Records drawn from a dataset
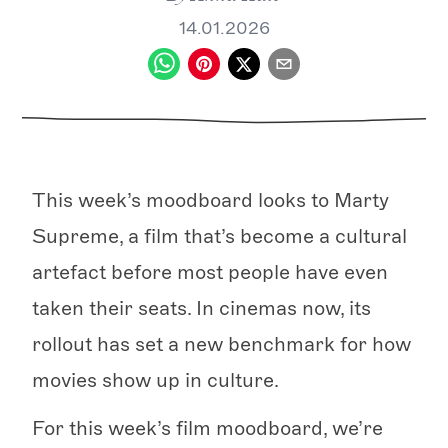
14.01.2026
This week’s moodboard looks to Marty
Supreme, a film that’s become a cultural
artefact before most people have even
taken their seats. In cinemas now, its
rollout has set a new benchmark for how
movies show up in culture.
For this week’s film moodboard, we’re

==

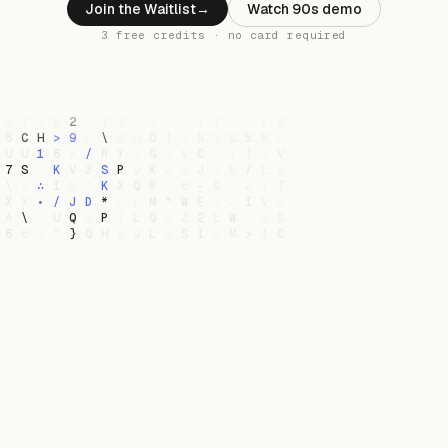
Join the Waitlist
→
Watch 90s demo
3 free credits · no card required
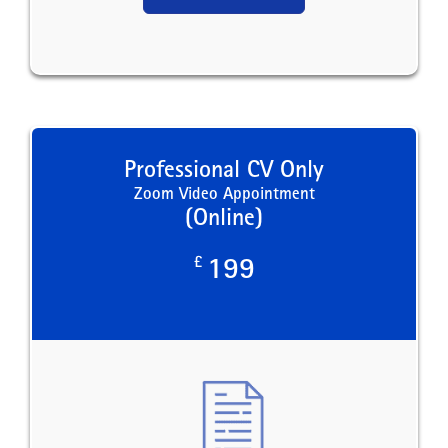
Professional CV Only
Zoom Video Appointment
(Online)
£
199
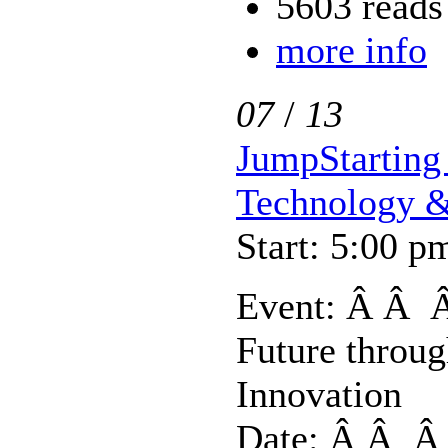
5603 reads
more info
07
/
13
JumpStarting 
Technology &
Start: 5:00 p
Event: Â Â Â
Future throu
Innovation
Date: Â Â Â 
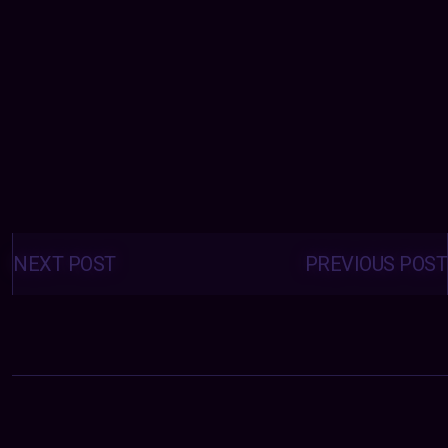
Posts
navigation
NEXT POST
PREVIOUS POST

● **TASK DIRECTIONS**
Each line above that carries the string "week" has to be returned.

● **FINISHED EXERCISE**
This week’s moodboard looks to Marty
For this week’s film moodboard, we’re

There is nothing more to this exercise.